MlflowApi (default)

pydantic model mlopus.mlflow.providers.mlflow.MlflowApi[source]

Bases: BaseMlflowApi

MLflow API provider based on open source MLflow.

Plugin name: mlflow

Requires extras: mlflow

Default cache dir: ~/.cache/mlopus/mlflow-providers/mlflow/<hashed-tracking-uri>

Assumptions:
  • No artifacts proxy.

  • SQL database is server-managed.

field tracking_uri: str = None

MLflow server URL or path to a local directory. Defaults to the environment variable MLFLOW_TRACKING_URI, falls back to ~/.cache/mlflow.

field healthcheck: bool = True

If true and not in offline_mode, eagerly attempt connection to the server after initialization.

field client_settings: Dict[str, str | int] [Optional]
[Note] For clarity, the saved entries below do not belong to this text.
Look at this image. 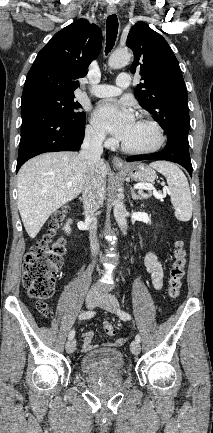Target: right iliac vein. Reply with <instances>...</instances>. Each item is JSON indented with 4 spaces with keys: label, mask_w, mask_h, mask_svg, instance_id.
<instances>
[{
    "label": "right iliac vein",
    "mask_w": 213,
    "mask_h": 433,
    "mask_svg": "<svg viewBox=\"0 0 213 433\" xmlns=\"http://www.w3.org/2000/svg\"><path fill=\"white\" fill-rule=\"evenodd\" d=\"M99 301H100V296L98 294H96V293H90L86 297L85 304H86L87 308L92 309L95 306H97V304L99 303ZM65 349H66L67 353H69V354L73 353L75 351V349H76V342H75V340L69 339L66 342Z\"/></svg>",
    "instance_id": "obj_1"
}]
</instances>
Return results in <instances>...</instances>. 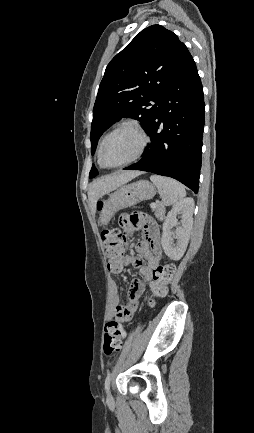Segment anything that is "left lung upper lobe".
Segmentation results:
<instances>
[{
	"instance_id": "left-lung-upper-lobe-1",
	"label": "left lung upper lobe",
	"mask_w": 254,
	"mask_h": 433,
	"mask_svg": "<svg viewBox=\"0 0 254 433\" xmlns=\"http://www.w3.org/2000/svg\"><path fill=\"white\" fill-rule=\"evenodd\" d=\"M188 52L176 34L161 25L142 30L106 67L93 109L91 152L100 136L123 117L147 131L164 91ZM151 101L156 105H151ZM98 174L93 165L90 178Z\"/></svg>"
}]
</instances>
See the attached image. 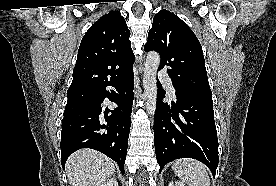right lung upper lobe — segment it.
<instances>
[{
  "mask_svg": "<svg viewBox=\"0 0 276 186\" xmlns=\"http://www.w3.org/2000/svg\"><path fill=\"white\" fill-rule=\"evenodd\" d=\"M129 37L130 31L119 11L103 15L81 40L68 90L104 87L131 73L135 56Z\"/></svg>",
  "mask_w": 276,
  "mask_h": 186,
  "instance_id": "right-lung-upper-lobe-1",
  "label": "right lung upper lobe"
}]
</instances>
MLflow client settings. Keys are like the open-source MLflow environment variables, but lower case and without the MLFLOW_ prefix. Example: http_request_max_retries. See: https://mlflow.org/docs/latest/python_api/mlflow.environment_variables.html

field tag_keys: MlflowTagKeys [Optional]

Tag keys for storing internal information such as parent run ID.

field query_push_down: MlflowQueryPushDown [Optional]

Utility for partial translation of MongoDB queries to open-source MLflow SQL. Users may replace this with a different implementation when subclassing the API.

field data_translation: MlflowDataTranslation [Optional]

Utility for translating keys and values from MLOpus schema to native MLflow schema and back. Users may replace this with a different implementation when subclassing the API.